In the listing, some lines may hold the string "очень"; report how many do, as a bare number.

+++++

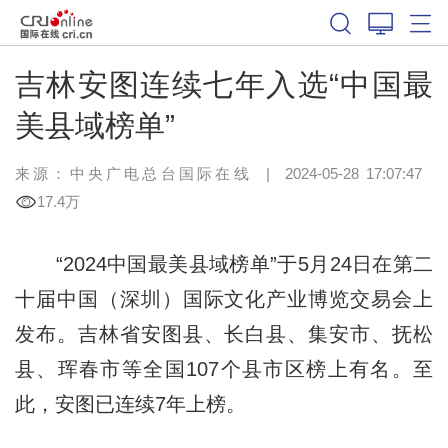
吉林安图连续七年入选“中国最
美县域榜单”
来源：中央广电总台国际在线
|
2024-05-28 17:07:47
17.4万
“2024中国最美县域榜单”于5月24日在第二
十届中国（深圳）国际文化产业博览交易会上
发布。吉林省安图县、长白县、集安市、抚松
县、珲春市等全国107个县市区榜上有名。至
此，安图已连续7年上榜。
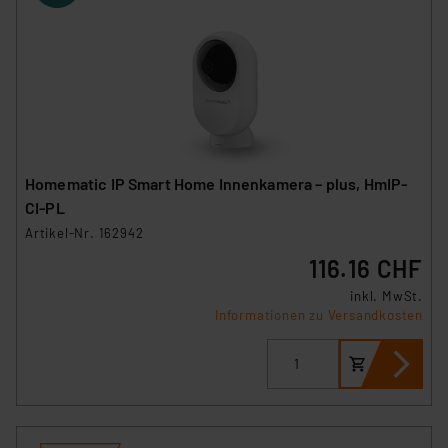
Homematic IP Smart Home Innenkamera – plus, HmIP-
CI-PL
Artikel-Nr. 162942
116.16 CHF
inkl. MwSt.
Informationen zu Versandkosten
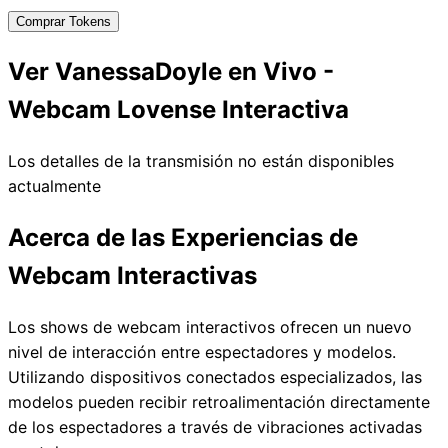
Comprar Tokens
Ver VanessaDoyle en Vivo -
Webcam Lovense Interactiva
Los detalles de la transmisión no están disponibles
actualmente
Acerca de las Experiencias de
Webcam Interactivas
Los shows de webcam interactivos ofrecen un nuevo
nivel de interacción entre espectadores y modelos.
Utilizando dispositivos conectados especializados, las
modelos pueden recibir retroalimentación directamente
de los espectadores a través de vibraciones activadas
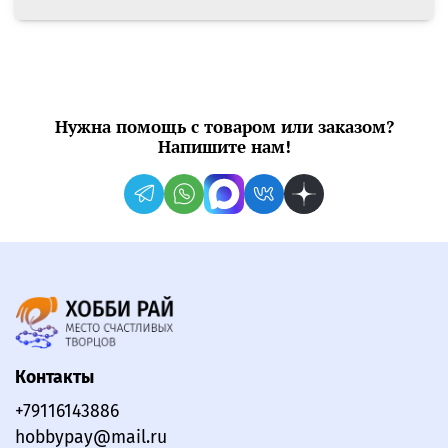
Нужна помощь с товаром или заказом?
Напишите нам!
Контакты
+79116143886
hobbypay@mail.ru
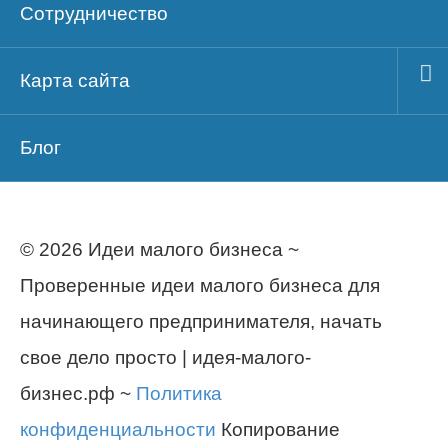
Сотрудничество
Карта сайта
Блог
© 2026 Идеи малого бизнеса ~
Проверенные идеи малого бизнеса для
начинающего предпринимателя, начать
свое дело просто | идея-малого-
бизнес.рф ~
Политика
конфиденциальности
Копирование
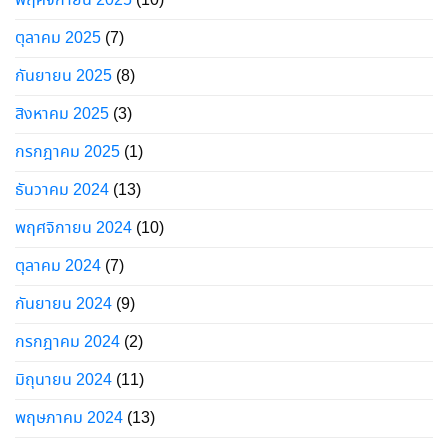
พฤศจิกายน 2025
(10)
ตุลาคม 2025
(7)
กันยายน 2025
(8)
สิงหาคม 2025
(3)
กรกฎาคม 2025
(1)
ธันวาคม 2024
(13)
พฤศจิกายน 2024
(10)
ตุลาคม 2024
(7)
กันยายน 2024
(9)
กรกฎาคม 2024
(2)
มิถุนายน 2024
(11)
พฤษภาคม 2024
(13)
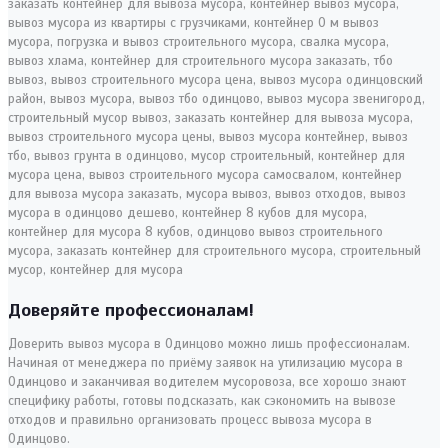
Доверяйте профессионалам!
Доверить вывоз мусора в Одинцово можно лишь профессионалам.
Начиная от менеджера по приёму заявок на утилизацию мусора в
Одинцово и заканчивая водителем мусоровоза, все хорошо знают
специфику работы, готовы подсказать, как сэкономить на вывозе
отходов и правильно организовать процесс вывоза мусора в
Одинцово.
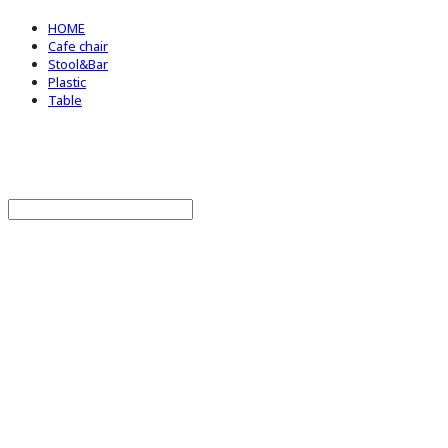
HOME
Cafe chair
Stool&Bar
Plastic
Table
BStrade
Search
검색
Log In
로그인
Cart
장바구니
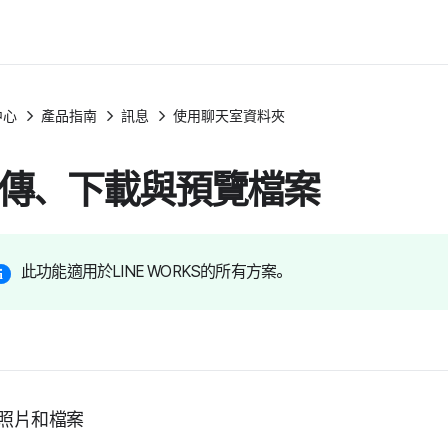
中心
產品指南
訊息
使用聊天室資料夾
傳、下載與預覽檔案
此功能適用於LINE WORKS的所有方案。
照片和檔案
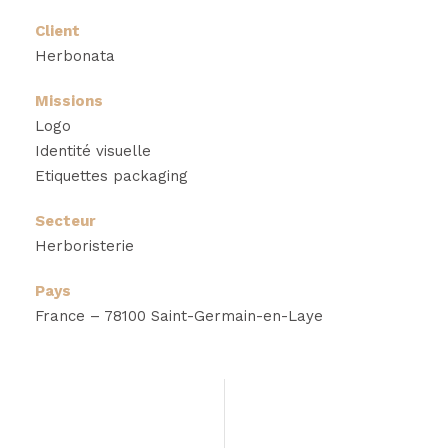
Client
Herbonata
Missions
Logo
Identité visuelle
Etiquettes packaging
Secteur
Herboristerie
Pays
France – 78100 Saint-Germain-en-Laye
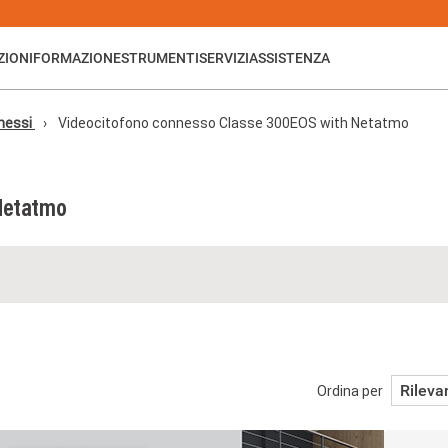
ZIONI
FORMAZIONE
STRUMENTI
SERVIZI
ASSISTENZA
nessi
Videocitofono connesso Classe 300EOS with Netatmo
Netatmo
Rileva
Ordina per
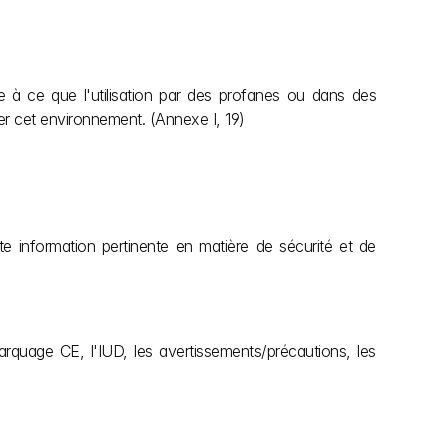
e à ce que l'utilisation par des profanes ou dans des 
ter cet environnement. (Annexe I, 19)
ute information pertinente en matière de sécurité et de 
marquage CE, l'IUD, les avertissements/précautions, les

+++++

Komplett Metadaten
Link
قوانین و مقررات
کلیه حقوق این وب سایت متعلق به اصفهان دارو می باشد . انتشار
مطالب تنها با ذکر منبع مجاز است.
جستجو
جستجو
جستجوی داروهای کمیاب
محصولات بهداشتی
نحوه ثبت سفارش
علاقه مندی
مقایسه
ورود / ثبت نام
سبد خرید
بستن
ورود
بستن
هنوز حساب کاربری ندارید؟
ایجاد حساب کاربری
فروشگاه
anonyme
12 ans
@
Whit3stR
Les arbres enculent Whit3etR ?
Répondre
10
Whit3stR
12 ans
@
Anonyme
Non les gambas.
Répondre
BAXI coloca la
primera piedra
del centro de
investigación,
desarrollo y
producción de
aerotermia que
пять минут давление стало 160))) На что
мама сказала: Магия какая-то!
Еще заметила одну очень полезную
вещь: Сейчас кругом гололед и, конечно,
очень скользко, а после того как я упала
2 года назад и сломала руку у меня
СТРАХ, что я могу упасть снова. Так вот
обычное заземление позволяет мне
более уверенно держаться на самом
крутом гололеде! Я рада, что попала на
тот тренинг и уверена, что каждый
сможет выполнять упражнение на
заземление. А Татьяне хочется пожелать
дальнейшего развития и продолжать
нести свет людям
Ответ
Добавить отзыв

+++++

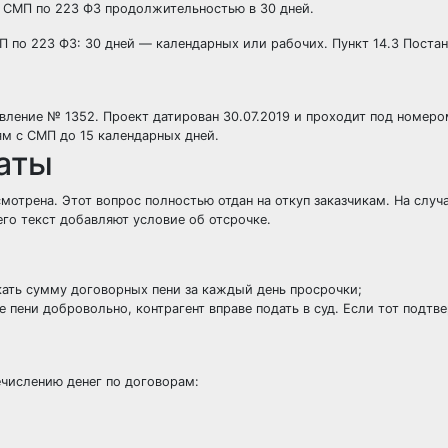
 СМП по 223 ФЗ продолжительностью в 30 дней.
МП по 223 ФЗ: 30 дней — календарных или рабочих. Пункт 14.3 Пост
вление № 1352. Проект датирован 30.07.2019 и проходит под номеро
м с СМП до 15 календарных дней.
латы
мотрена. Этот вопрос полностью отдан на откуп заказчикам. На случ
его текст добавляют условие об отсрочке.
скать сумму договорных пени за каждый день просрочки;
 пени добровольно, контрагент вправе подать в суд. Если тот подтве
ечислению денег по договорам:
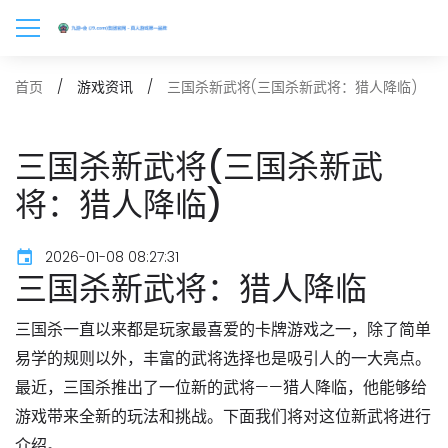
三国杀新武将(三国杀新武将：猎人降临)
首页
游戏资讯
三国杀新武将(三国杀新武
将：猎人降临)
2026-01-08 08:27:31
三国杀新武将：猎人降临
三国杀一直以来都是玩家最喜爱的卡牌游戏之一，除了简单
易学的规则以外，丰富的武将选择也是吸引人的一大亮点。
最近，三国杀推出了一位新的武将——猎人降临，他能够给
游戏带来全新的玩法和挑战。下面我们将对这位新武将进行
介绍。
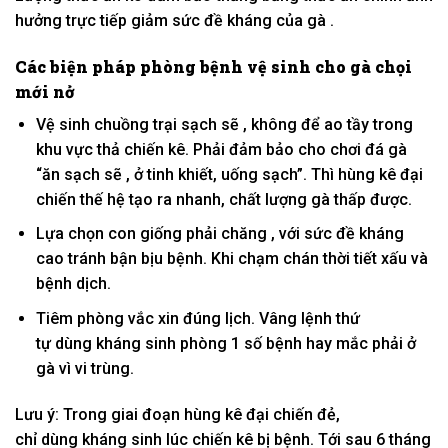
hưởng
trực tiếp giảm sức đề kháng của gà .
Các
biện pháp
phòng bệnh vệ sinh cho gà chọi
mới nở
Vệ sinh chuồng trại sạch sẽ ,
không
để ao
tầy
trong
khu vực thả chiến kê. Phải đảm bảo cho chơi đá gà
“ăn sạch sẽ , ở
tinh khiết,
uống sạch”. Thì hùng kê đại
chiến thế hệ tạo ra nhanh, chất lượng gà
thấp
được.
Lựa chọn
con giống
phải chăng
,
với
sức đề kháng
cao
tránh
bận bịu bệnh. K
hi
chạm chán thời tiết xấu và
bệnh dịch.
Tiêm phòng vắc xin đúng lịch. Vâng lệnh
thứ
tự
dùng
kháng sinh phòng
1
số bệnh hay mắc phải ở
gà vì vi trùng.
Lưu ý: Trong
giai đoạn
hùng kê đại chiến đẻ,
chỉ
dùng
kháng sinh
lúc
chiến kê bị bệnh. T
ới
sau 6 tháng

+++++

__RESPONSE BOX__.
2